It 's a bad time to write on the blog.
say that I'm back to work is an understatement.
But I want to upgrade, mostly to make you see all the little things that I put new.
here. There
->
<- Là
Details of an obsessive compulsive set for the tiny, insignificant things like the stupid icons.
How cute they are, however, eh? Eh? EH?
All this to say what?
Uhm ... I do not remember. In fact, this post had to have a deeper sense of the mundane that make blatant adjustments ... ah! Yes I remember now.
A little dialogue had to Apple .
I recently discovered that my silly dialogues sbellicare do people who diligently - and let's put clear by now, are very few - follow this asshole of the world that is my blog.
comes in so bad I do not often surreal situations worthy to be remembered, so updates on that can not be scarce.
Because, remember, things that I DO NOT write them up.
And this should make you think.
Apple Store Carugate
Background: I was fucking the battery and I have to buy a new one.
within the store - as always full - I do off assholes among children who bite the corners of ' iPhone, rincitrulliti you wonder how the Ipad bendiddio be all that it is, and we feel with wooden shoes salespeople.
of that is always full. The Nerd attracted after Big Bang Theory.

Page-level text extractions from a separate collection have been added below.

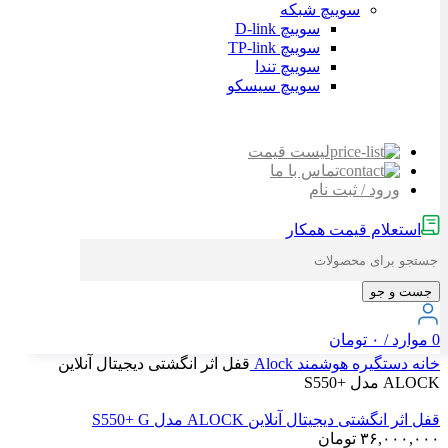
سوییچ شبکه
سوییچ D-link
سوییچ TP-link
سوییچ تندا
سوییچ سیسکو
لیست قیمت
تماس با ما
ورود / ثبت نام
استعلام قیمت همکار
جست و جو
0
موارد
/
۰
تومان
خانه
دستگیره هوشمند
Alock
قفل اثر انگشتی دیجیتال آنلاین
ALOCK مدل +S550
قفل اثر انگشتی دیجیتال آنلاین ALOCK مدل S550+ G
۳۶,۰۰۰,۰۰۰
تومان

However, in this hell - because hell if we can say that there really is a mix of Ikea, the Esselunga during the sale of the fish of the five December 24, and the Apple Store - develop a committed and violent.
" Sorry!"
" Yes?"
" I need this,''the Pro 17" Monster battery
"Ah, yes.'ve Got it."
"Where?" Why not 'I found ... " lied, I have not even sought. In that chaos also figured if I start to look!
"The we back in stock. You want do you take one? "
am puzzled. Why ask for something, if he does not intend to buy it? What sense would it? However I smile and nod." S-yes, of course. Yes . "
" Okay, I'll be back. "He rubbed my battery and disappears for ten minutes.
back with my hand in new and extraordinary battery.
" It 's a little expensive, it costs 139 euro. "
Strizzi an eye for a sudden twitch, and nod "Yes, I knew. Okay. "
He looks at me a bit 'forbidden, does not seem to understand that I want a goddamn BATTERY "The take anyway?"
"Yes!" Eccheccazzo! What is not clear that the concept I want to buy a new battery?
He makes me do a few laps here and there in the store, pay with cash machines here, the ticket out of there, but the package is here. The only idiot I chose the Apple Store.
Really cool.
In the end, God willing, I pay, and I lose my eye on the ticket, € 125.
Now, a normal person would say: Have you paid less, shut up, lift your butt and go.
I, of course, from the top of my stupidity, I say: " Sorry ... but it is less "
" Yes, I know"
"... .. But you made me pay less
" I made 10% off! "
" Oh. Figo. Um ... and why? "
" It 's a standard discount for students. "
" It 's a standard discount for students. "
I admit I felt young for a second, but, on balance, I am 20 years does not show a bit more '. "But I'm not student"
"Oh, and what do you work?"
"Yes ..."
"graphics?"
"Say yes"
"Use Phothop?"
"Yes ... .."
"And are you a student?"
"... No"
Ride, like a poor idiot, give me a pat on the shoulder - A pat on the back! - And says "Let's say you are a student, huh? Nice day!"
I left there that I did not want to believe it.
And I'm still in doubt. I do not know if I think he simply wrong to make me a 10% discount, and then he made a joke, or did it with knowledge.
And I'm still in doubt. I do not know if I think he simply wrong to make me a 10% discount, and then he made a joke, or did it with knowledge.
But the fact remains that pat on the back that has me upset.
I hate you, and I love you, Apple Store.